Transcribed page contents

◇ ◇ ◇

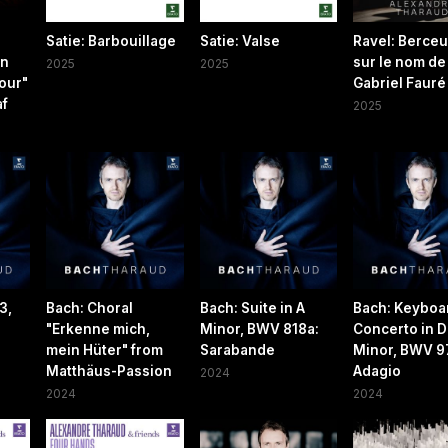
Satie: Barbouillage
Satie: Valse
Ravel: Berce
on
sur le nom de
2025
2025
our"
Gabriel Fauré
af
2025
3,
Bach: Choral
Bach: Suite in A
Bach: Keyboa
"Erkenne mich,
Minor, BWV 818a:
Concerto in D
mein Hüter" from
Sarabande
Minor, BWV 974
Matthäus-Passion
Adagio
2024
2024
2024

◇ ◇ ◇

Reproduce each line of the entries in which the word "Bach" is found.

Bach: Choral
Bach: Suite in A
Bach: Keyboa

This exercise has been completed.